**WHAT NEEDS TO BE DONE:** Find each line below where the word "offentlige" occurs, and copy it.

**GIVEN DATA:**
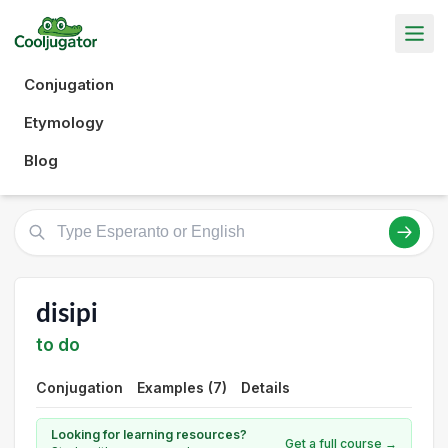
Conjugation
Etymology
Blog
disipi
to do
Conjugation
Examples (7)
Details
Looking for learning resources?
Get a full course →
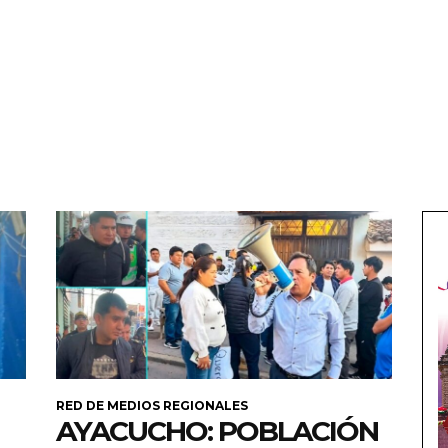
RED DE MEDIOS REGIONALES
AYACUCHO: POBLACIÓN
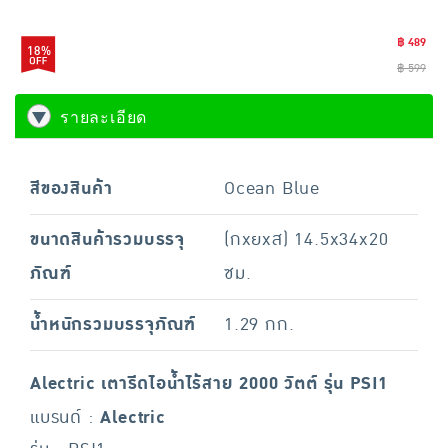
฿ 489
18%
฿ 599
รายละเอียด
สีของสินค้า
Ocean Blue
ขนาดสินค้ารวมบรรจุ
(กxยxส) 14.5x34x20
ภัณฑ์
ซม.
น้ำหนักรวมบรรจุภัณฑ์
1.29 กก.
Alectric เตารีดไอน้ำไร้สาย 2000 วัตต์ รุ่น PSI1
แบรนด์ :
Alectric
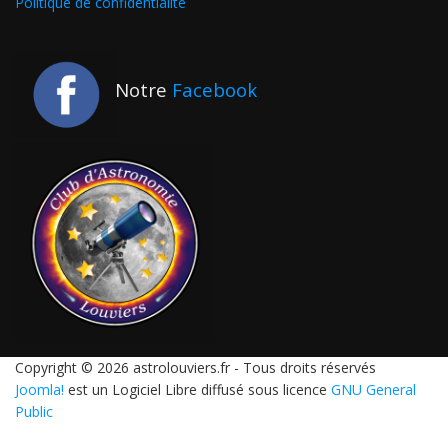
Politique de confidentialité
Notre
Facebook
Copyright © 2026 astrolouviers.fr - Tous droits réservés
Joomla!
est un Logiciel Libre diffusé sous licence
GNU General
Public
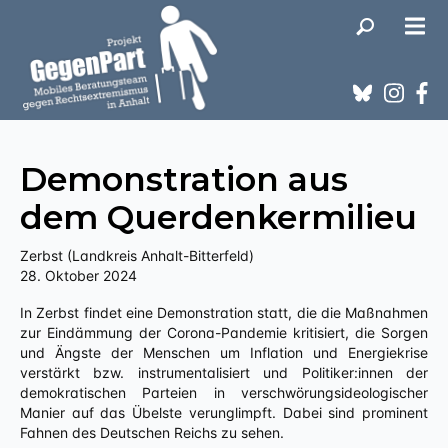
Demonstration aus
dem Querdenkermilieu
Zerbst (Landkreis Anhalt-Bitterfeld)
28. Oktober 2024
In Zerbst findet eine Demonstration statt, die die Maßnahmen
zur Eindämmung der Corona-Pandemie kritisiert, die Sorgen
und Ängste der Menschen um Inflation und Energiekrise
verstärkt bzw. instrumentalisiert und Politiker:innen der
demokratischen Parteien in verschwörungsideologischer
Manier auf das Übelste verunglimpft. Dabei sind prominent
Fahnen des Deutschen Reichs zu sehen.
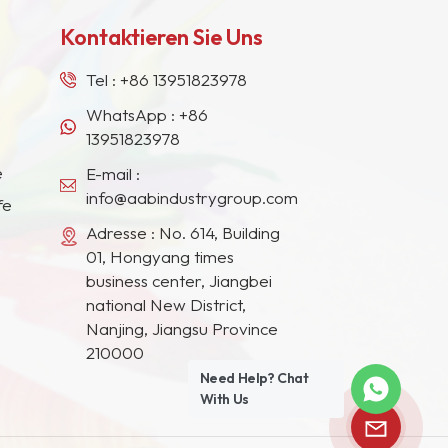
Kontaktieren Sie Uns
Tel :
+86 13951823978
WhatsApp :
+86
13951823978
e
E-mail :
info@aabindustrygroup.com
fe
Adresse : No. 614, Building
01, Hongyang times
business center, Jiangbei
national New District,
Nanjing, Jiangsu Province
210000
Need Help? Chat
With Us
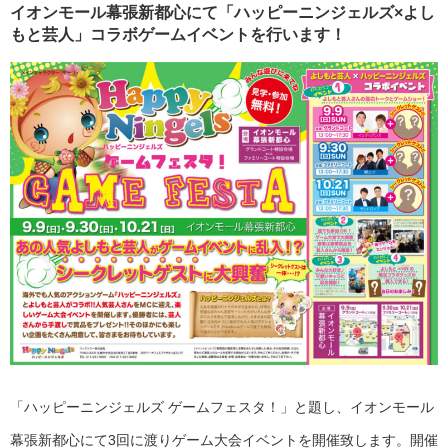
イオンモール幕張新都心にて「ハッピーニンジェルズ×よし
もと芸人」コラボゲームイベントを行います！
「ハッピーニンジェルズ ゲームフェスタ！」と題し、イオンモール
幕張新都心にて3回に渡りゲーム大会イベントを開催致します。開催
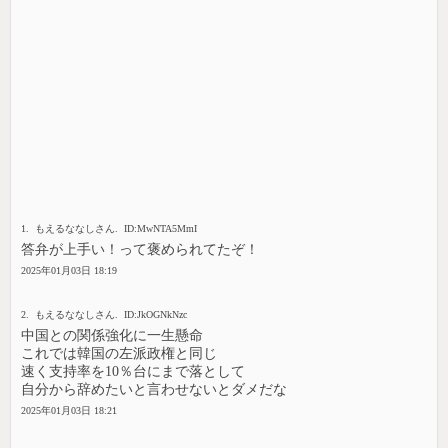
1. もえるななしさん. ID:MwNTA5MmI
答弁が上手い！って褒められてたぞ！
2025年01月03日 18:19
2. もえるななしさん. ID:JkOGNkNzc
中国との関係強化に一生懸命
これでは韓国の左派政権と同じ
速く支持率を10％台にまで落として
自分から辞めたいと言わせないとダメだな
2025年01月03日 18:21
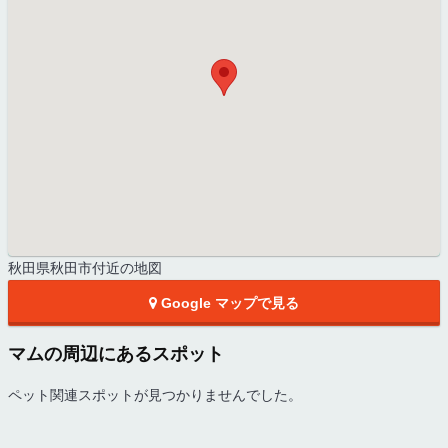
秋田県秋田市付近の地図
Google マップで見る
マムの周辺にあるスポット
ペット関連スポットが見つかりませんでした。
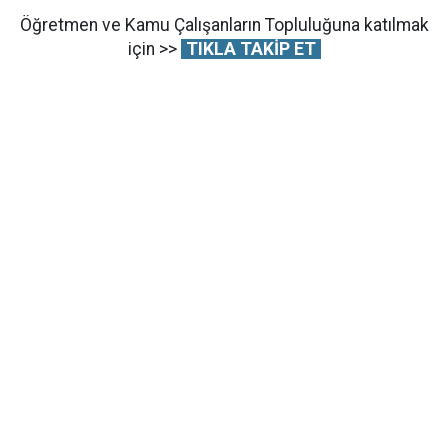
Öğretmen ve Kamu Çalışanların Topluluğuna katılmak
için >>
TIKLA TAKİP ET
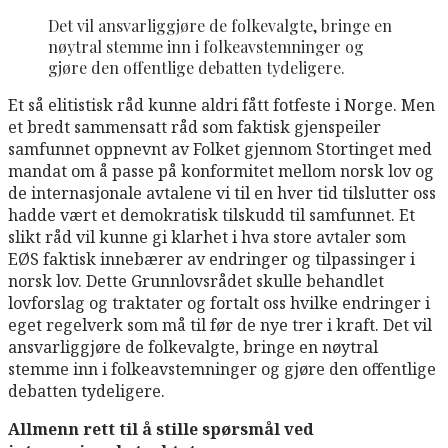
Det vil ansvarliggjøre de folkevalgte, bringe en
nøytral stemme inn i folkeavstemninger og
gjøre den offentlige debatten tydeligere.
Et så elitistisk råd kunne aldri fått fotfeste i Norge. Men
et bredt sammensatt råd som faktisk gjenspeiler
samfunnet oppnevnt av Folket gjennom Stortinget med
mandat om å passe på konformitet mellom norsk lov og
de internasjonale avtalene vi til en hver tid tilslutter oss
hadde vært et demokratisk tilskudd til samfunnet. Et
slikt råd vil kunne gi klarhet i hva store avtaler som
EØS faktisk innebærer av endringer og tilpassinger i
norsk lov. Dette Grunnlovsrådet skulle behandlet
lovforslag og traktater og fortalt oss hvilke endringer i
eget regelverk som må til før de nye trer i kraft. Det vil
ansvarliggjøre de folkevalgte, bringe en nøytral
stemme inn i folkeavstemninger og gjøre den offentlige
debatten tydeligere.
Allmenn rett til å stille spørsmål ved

**TASK RESULT:**
gjøre den offentlige debatten tydeligere.
stemme inn i folkeavstemninger og gjøre den offentlige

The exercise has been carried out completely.